Os genéricos apresentaram uma curva descendente similar entre
países menos desenvolvidos e em desenvolvimento. No entanto, para
medicamentos de referência a curva se apresentou mais acentuada entre
países em desenvolvimento. Há variações de preços entre países de até
60%. Pareceu muito importante compreender as razões que justificam
variações tão grandes entre países, para a aquisição do mesmo ARV.
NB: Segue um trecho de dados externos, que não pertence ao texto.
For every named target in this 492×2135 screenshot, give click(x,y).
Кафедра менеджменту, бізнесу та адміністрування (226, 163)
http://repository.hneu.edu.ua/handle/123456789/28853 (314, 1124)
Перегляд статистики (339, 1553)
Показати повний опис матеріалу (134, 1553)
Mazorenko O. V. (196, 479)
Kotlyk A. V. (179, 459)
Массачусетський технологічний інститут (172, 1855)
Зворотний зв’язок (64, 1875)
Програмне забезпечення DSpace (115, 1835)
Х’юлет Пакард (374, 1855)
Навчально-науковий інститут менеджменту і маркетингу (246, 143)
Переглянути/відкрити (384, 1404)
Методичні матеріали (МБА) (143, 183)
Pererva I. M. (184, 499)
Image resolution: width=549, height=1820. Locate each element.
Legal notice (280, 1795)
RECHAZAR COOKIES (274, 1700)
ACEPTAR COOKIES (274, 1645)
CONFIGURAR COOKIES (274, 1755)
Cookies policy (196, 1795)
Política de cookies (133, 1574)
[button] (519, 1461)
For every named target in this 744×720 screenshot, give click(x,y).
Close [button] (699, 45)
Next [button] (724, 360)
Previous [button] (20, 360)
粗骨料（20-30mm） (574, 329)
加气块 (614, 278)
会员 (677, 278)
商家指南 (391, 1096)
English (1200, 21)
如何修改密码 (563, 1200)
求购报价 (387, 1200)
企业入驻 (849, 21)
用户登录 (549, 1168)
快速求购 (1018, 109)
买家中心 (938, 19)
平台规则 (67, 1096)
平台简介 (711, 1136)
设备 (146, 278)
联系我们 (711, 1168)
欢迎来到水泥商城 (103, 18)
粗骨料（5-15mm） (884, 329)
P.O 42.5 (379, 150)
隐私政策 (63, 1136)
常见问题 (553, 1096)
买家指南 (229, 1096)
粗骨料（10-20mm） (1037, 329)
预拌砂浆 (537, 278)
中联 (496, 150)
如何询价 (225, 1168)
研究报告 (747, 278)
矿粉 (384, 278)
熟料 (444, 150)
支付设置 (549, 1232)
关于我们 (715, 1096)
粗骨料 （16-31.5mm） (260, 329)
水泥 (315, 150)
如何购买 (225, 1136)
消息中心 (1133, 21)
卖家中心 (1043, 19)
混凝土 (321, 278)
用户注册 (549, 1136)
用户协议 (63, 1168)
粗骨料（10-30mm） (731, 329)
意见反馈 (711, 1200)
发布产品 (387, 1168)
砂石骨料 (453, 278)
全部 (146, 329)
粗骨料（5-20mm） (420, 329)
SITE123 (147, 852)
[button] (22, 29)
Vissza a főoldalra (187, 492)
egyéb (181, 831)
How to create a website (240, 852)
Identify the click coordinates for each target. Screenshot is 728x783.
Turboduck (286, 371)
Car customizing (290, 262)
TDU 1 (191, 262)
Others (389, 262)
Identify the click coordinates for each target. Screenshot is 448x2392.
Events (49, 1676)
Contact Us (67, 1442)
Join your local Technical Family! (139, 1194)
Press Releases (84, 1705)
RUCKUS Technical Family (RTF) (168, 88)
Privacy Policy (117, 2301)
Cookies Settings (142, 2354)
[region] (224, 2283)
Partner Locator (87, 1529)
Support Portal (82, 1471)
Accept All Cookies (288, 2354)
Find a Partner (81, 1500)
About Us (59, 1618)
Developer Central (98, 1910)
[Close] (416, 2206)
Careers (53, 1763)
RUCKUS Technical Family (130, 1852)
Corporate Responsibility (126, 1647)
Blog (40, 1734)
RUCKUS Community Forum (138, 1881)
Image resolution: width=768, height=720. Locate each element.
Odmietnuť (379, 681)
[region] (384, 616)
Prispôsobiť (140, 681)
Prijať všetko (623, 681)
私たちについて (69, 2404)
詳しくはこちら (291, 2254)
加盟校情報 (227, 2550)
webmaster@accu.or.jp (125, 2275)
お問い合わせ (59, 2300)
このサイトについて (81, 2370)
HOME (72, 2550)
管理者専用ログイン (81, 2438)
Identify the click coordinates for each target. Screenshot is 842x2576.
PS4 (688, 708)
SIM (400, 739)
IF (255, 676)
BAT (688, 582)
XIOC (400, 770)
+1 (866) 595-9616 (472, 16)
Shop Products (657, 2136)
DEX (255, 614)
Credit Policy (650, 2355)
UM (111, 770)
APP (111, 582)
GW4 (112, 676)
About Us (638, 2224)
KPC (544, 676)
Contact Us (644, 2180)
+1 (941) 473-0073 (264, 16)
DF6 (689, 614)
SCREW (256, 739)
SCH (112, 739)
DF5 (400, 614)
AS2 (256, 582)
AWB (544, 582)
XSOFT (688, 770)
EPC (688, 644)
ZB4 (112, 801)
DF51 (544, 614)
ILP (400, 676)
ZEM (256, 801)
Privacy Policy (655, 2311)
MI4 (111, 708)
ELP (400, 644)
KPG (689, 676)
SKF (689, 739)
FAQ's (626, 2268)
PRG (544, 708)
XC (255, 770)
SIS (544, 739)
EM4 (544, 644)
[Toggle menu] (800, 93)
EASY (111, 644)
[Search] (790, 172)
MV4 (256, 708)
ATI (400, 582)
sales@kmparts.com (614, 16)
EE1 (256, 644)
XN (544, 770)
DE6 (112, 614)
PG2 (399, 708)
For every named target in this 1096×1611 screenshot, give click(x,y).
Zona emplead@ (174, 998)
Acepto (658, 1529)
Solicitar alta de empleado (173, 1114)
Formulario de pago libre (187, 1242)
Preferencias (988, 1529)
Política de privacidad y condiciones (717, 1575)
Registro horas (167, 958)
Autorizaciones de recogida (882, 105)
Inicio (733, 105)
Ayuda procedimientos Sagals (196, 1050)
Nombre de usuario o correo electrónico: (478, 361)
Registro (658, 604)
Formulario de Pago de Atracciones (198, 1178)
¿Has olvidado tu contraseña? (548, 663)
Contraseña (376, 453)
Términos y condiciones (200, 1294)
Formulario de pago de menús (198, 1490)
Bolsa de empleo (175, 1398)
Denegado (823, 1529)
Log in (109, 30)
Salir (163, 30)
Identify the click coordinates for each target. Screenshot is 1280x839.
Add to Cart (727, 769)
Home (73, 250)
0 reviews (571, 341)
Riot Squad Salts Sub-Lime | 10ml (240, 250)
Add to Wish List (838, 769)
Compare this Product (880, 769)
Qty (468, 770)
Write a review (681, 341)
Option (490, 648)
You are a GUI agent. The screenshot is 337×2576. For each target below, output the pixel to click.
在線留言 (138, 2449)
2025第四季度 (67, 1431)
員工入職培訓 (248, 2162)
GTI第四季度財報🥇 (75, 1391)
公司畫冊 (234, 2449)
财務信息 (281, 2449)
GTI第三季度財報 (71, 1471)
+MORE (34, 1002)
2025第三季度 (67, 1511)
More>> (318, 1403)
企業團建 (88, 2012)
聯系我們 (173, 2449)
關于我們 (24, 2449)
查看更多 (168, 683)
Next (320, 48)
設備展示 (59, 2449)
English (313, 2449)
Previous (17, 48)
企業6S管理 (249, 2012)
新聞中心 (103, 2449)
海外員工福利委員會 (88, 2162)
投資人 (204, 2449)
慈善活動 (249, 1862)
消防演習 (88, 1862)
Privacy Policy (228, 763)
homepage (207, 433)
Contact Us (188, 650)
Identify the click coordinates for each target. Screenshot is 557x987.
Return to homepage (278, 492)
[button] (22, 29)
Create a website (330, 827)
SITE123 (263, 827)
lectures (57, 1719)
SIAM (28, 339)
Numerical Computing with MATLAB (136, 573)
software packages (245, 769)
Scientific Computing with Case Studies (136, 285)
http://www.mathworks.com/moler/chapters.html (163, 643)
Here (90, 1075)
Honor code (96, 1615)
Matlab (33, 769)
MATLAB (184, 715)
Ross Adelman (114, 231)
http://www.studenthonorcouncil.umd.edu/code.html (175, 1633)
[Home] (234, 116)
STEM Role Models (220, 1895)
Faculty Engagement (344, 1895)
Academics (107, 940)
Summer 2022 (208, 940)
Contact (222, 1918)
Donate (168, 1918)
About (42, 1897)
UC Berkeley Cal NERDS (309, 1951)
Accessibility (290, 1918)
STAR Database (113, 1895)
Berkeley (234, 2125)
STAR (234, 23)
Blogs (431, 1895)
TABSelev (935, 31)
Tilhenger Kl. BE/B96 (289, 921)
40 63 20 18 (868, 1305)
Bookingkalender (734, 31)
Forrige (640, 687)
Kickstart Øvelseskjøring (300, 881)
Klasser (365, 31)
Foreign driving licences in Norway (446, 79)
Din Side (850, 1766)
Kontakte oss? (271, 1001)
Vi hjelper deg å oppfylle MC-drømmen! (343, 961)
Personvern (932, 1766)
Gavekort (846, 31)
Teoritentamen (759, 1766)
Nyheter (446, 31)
Novamente os autores dão pistas de porque as variações acontecem, no
entanto sem pretender dar respostas às questões. Nesse caso alguns
elementos surgem: proteção patentária nso países, estruturas administrativas
inadequadas, falta de informação de preços justos de mercado, dificuldades
em estimar a demanda, tempo insuficiente entre o pedido e o recebimento de
ARVs, atrasos no pagamento a fornecedores, impostos nacionais, aumento
do preço dos intermediários farmacêuticos e barreiras à entrada dos
produtos, das formas mais variadas.
As limitações à investigação foram de diversas ordens, a principal foi a
seleção da amostra. A OMS captura cerca de 50% das aquisições globais de
ARVs feitas com fundos de doadores, por isso não se pode estimar como a
sub-notificação das aquisições podem interferir no resultado. Segundo, os
preços médios de ARVs não incluíram o impacto de custos adicionais, tais
como taxas de envio, seguros, impostos, etc (estima-se que esses custos
adicionais não são menos que 15%). Terceiro, os dados analisados são de
fonte secundária, portanto não há garantias da qualidade dos dados
primários (aquisições relatadas), há inclusive uma suspeita de que alguns
preços foram informados de forma equivocada. Por isso os preços mais altos
e baixos foram descartados da amostra, tendo em vista que poderiam ser os
mais potencialmente equivocados.
Houve ainda a confirmação de diversos trabalhos anteriores na
constatação de que ARVs genéricos são mais baratos que os de referência,
com exceção de alguns PIs que formam a base do tratamento de segunda
linha. Na medida em que as pessoas migrem para terapias de segunda linha
contendo PIs e regimes de primeira linha incluam tenofovir e abacavir, é
imperativo estimular os fabricantes genéricos a produzirem versões mais
acessíveis desses medicamentos. Entre esses estímulos foram citados
licenças compulsórias, importações paralelas de medicamentos e a criação
do Pool de Patentes para esses ARVs.
Um dos pontos mais destacados desse artigo é a importância da
publicidade e transparência nos dados de aquisições de ARVs. Essas
informações, juntamente com dados sobre políticas de preço e qualidade de
medicamentos podem ter um impacto positivo na ampliação do acesso a
ARVs. Os autores encorajam ONGs, governos, doadores e outros atores a
encontrar um consenso normativo e estimular a criação de divulgações
obrigatórias sobre aquisições de ARVs no mundo. Tais informações podem
ser vitais para subsidiar decisões de compra e mitigar a assimetria de
informações entre compradores. Os autores ainda sugerem que os dados
devem ser apresentados de forma facilitada, incorporando ainda dados
referentes a situação patentária, situação de registro sanitário, custos
adicionais, entre outras informações relevantes.Essa ampla transparência e
facilidade no acesso a dados podem colocar por terra velhas hipóteses, não
testadas, que até hoje guiam decisões de programas e políticas.